A southern brown bandicoot (Isoodon obesulus obesulus), one of the species of Australian mammal included in Nerissa’s work on species distribution models (Photo courtesy of Ray Turnbull)
By making its national ecosystem data infrastructure available to all, TERN is helping to bring about a quiet revolution in the way ecosystem science is done in Australia. Working with partners and stakeholders across government, universities, industry and other groups, we’re enabling researchers to better collect, contribute, store, share and integrate data across disciplines.
We recently sat down for a chat with Dr Nerissa Haby, an ecologist at the University of Adelaide, for a researcher’s perspective on TERN’s approach to providing data infrastructure about terrestrial ecosystems. As an expert in modelling the distribution of small mammals, Nerissa understands the importance of bringing together rich ecological data for analysis and synthesis.
‘I relied on the publicly available environmental data that had been collected, digitised and stored by a range of state agencies,’ Nerissa says, of her recent work on South Australian small mammal species. ‘In particular, data obtained during the Biological Surveys of South Australia, available from the Department of Environment, Water and Natural Resources, South Australia. These surveys provide access to fine-scale environmental and species occurrence data that had been systematically collected following a standardised methodology, across the State. As a result, I was able to access high resolution information on vegetation structure and composition, and through applying a set of criteria, identify sites likely to represent species ‘absence’ as part of creating a presence/absence dataset for target species.’

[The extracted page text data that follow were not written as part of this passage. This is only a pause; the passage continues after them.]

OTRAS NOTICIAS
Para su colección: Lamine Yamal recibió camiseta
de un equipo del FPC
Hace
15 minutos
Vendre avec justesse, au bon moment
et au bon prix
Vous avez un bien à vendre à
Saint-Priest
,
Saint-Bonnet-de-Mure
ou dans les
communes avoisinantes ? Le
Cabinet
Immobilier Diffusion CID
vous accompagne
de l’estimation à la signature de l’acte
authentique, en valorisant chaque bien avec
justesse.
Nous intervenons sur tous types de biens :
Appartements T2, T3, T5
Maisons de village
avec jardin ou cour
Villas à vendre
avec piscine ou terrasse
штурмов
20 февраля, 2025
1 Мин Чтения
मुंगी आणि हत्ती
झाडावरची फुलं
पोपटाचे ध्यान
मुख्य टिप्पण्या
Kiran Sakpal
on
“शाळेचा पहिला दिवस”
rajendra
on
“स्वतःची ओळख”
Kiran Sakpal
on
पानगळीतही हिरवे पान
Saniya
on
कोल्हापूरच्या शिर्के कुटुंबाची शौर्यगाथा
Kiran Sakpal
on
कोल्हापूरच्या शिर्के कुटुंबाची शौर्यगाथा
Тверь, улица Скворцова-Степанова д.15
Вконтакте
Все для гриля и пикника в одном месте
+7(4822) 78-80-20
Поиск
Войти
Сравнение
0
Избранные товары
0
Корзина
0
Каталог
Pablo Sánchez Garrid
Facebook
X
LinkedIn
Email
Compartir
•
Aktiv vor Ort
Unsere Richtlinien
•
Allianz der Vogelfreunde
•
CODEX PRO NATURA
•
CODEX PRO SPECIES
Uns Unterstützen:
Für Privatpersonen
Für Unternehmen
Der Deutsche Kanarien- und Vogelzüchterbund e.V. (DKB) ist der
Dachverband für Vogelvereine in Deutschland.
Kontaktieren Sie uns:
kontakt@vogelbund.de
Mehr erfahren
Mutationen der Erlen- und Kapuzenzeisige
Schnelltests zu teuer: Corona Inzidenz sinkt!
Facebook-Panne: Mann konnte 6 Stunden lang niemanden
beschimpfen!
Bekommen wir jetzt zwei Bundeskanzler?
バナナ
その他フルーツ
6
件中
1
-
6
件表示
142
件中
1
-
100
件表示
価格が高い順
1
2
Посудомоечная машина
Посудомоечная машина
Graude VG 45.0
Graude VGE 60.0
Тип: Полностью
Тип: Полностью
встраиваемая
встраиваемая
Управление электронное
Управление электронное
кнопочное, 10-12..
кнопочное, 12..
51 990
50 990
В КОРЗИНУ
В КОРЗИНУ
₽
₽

In this example, information about the Biological Surveys of South Australia (BSSA) was readily available to Nerissa who was also familiar with the program, having participated in a number of the surveys. However, in many cases, researchers using ecological datasets may be less familiar with the circumstances of its acquisition. In these situations, significant benefits accrue when researchers can easily access ecological data and all the knowledge associated with it, and can apply detailed searching at the finest level. New capabilities to search for, evaluate, and access data like this will soon be available through ÆKOS (Australian Ecological Knowledge and Observation System).

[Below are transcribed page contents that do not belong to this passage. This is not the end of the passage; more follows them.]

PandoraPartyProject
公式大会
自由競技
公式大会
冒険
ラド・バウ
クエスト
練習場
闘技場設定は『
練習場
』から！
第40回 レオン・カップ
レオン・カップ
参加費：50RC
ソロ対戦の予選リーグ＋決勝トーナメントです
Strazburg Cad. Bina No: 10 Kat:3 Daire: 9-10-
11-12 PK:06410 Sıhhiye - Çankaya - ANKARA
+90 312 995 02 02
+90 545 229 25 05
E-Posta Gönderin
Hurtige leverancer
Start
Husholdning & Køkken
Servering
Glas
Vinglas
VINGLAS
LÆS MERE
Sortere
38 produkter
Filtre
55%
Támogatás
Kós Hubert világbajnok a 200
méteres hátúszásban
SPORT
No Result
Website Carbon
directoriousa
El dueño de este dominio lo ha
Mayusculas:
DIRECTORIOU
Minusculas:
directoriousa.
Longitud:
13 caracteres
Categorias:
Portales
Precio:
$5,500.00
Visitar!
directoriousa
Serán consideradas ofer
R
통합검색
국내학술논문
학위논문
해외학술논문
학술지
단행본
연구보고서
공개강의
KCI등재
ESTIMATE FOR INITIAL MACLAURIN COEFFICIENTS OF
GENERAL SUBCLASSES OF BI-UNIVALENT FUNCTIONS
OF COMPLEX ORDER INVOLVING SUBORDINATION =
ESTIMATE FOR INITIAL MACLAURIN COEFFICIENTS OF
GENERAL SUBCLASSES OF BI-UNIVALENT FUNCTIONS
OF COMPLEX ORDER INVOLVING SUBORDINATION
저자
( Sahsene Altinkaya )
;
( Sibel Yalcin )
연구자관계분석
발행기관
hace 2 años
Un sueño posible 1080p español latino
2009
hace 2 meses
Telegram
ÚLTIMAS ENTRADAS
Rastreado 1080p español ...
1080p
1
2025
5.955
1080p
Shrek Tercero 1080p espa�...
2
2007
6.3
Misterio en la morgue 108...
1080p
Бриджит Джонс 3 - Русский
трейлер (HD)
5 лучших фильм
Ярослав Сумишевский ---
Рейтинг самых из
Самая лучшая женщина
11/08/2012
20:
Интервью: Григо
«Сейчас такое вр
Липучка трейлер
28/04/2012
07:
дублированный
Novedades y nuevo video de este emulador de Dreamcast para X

ÆKOS’s online data portal improves searching of ecological data across many datasets by using semantic approaches based on ontologies and controlled vocabularies. This approach enables a better understanding of the ecological data domain by the user and ensures that concepts and terms are tightly defined. In turn, the portal therefore enables more precise, complete and targeted results, vital given the millions of observations stored in ÆKOS. Researchers will experience high quality, efficient searching and access to data when the trial Beta version of ÆKOS goes live in late December. The BSSA is one of the many data sets that will be available through this Beta release thanks to a data partnership between AEKOS and DEWNR.
ÆKOS will enable researchers to access and share a range of ecological datasets, and provides a framework to support the multiple re-use of data sets. The ÆKOS data storage framework also improves the capacity for researchers to move from storing field-data on personal computers to a shared environment. To facilitate this process TERN provides standard protocols and tools like the new field data collection apps for streamlining the data collection process.

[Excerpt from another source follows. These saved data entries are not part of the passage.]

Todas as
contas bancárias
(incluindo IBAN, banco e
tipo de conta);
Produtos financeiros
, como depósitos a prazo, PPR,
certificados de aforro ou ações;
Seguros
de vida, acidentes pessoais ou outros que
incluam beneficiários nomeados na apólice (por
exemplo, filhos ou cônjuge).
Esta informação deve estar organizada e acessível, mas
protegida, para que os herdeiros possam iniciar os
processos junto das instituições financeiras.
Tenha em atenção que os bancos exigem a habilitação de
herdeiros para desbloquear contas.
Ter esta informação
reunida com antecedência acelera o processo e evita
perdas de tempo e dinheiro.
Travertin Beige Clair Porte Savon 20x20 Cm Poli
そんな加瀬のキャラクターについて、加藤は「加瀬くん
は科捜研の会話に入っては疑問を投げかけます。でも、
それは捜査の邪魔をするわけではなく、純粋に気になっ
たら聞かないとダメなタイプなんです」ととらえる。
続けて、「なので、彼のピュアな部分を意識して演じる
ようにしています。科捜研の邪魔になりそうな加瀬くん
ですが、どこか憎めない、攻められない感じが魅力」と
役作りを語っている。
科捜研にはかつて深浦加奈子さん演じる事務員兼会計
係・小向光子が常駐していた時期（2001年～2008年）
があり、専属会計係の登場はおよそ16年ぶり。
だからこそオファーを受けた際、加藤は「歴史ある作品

Access to new datasets will also be enhanced through new, continental-scale initiatives like AusPlots Rangelands. In this program, vegetation and soils data are being collected following a consistent method across a broad geographic range encompassing Australia’s rangelands habitats. These data will be made available via ÆKOS, and provide additional, current data that can be integrated into a range of applications.
In her work, Nerissa found that a range of complex environmental information may be necessary to develop robust species distribution models. Models across broad geographic scales can be limited to ‘coarse’ resolution datasets, derived from multiple sources, following processes that may be difficult to compare. But as Nerissa says, ‘The new AusPlots Rangelands data may offer new possibilities for refining existing models or building new models to address questions at broad scales.’
To address a broad range of questions about terrestrial ecosystems, researchers require improved access to ecological datasets supplemented by ongoing collection of detailed and high-resolution data on organisms and their environments. Through its quiet data revolution, this is one of the many ways in which TERN’s national ecosystem data infrastructure is helping Australian ecosystem science become more efficient and effective.